When you consider all the work, knowledge, and infrastructure necessary to supply a kid with Adderall, compared to how little it takes to provide shelter, it’s mind-blowing that American society is readier to provide the former than the latter. But of course, the marginal cost of a quick doctor visit and a supply of pills is smaller than that of social workers and public housing. Between 1994 and 2001, the rate of psychotropic prescription for adolescents between the ages of 14 and 18 increased 10 times as fast as overall psychiatric visits for the demographic. Who needs problems when you have solutions?

There is a whole range of experiences when it comes to children and mental-health problems, very little of it represented in the archetype of the rich mom, her imaginary manicured finger on the scale. Instead we see middle-class kids struggling to keep up, and poor kids struggling to get by. When the exceptional story becomes the one we’re used to hearing, we begin to think of depressed or anxious kids as not really needing help. That’s a problem that demographic data won’t solve by itself, but it can point us to where preconceptions are misconceptions. The qualitative research pursued by scholars like Rios and Francis is vital to understanding what’s actually going on.

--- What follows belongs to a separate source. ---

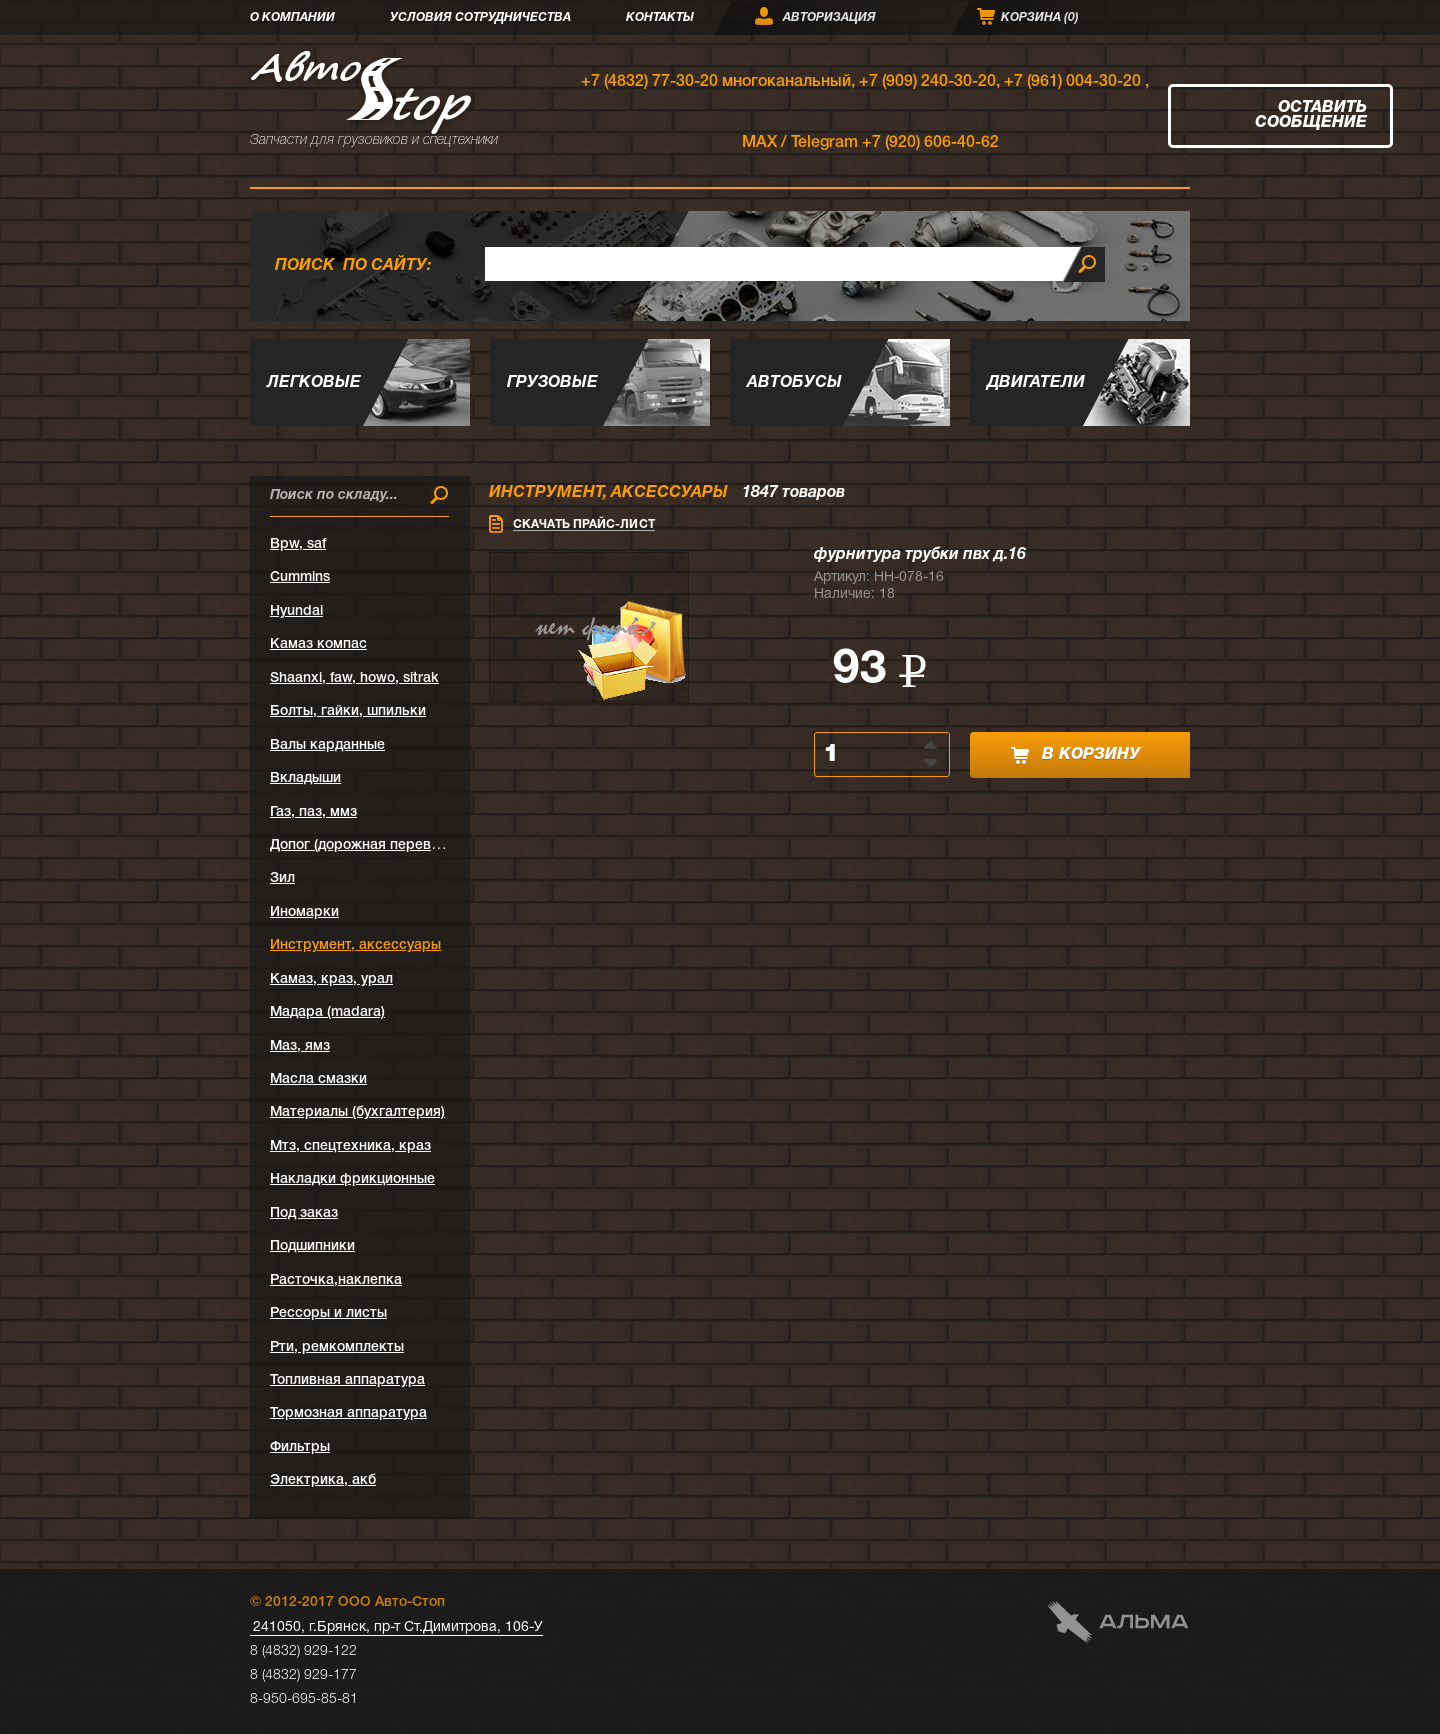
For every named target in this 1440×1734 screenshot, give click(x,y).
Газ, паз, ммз (313, 812)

“It’s important for us to remember the power of human resilience,” Rios says. “You have children growing up in poverty that face dire conditions, but if we were to provide them minimal but consistent resources, we would get a long way in terms of outcomes. We find that they’re able to figure out ways to heal.” Among the minimal but consistent resources all children — all people — deserve are security and the reasonable expectation of future security. But whether for middle-class families who feel the need to give their kids, as Francis puts it, “every advantage,” or the working-class and poor kids whom Anderson tries to give some advantage, a competitive edge is no replacement for a safety net. This country has abdicated the social responsibility to provide a secure and dependable environment for every child in favor of an individual (and maternal) responsibility to maintain mental balance and academic performance. It’s not working, and we can see why.